● **WORK TO BE COMPLETED**:
Exact copy, no pictures: set down every entry below as written.

● **Data extracted from a collection**:
===

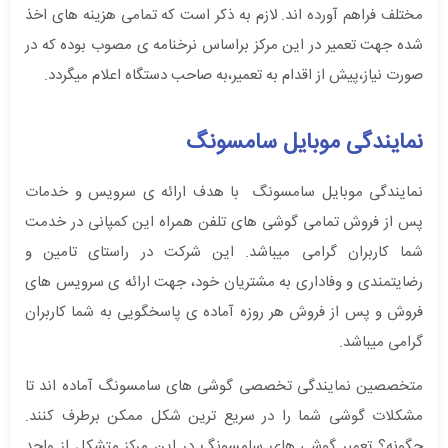
مختلف فراهم آورده اند. لازم به ذکر است که تمامی هزینه های اخذ
شده جهت تعمیر در این مرکز براساس نرخنامه ی مصوب بوده که در
صورت نیاز،پیش از اقدام به تعمیر،به صاحب دستگاه اعلام میگردد.
نمایندگی موبایل سامسونگ
نمایندگی موبایل سامسونگ با هدف ارائه ی سرویس و خدمات
پس از فروش تمامی گوشی های تلفن همراه این کمپانی در خدمت
شما کاربران گرامی میباشد. این شرکت در راستای تامین و
رضایتمندی و وفاداری به مشتریان خود، جهت ارائه ی سرویس های
فروش و پس از فروش هر روزه آماده ی پاسخگویی به شما کاربران
گرامی میباشد.
متخصصین نمایندگی تخصصی گوشی های سامسونگ آماده اند تا
مشکلات گوشی شما را در سریع ترین شکل ممکن برطرف کنند.
چگونه؟ تعمیر گوشی های سامسونگ در این مرکز متشکل از واحد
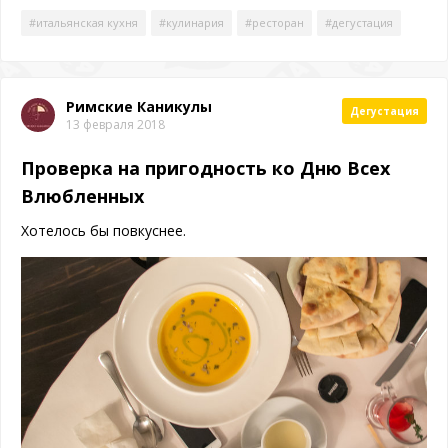
#итальянская кухня
#кулинария
#ресторан
#дегустация
Римские Каникулы
Дегустация
13 февраля 2018
Проверка на пригодность ко Дню Всех
Влюбленных
Хотелось бы повкуснее.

===

● **ANSWER BOX**:
مختلف فراهم آورده اند. لازم به ذکر است که تمامی هزینه های اخذ
شده جهت تعمیر در این مرکز براساس نرخنامه ی مصوب بوده که در
صورت نیاز،پیش از اقدام به تعمیر،به صاحب دستگاه اعلام میگردد.
نمایندگی موبایل سامسونگ
نمایندگی موبایل سامسونگ با هدف ارائه ی سرویس و خدمات
پس از فروش تمامی گوشی های تلفن همراه این کمپانی در خدمت
شما کاربران گرامی میباشد. این شرکت در راستای تامین و
رضایتمندی و وفاداری به مشتریان خود، جهت ارائه ی سرویس های
فروش و پس از فروش هر روزه آماده ی پاسخگویی به شما کاربران
گرامی میباشد.
متخصصین نمایندگی تخصصی گوشی های سامسونگ آماده اند تا
مشکلات گوشی شما را در سریع ترین شکل ممکن برطرف کنند.
چگونه؟ تعمیر گوشی های سامسونگ در این مرکز متشکل از واحد
#итальянская кухня
#кулинария
#ресторан
#дегустация
Римские Каникулы
Дегустация
13 февраля 2018
Проверка на пригодность ко Дню Всех
Влюбленных
Хотелось бы повкуснее.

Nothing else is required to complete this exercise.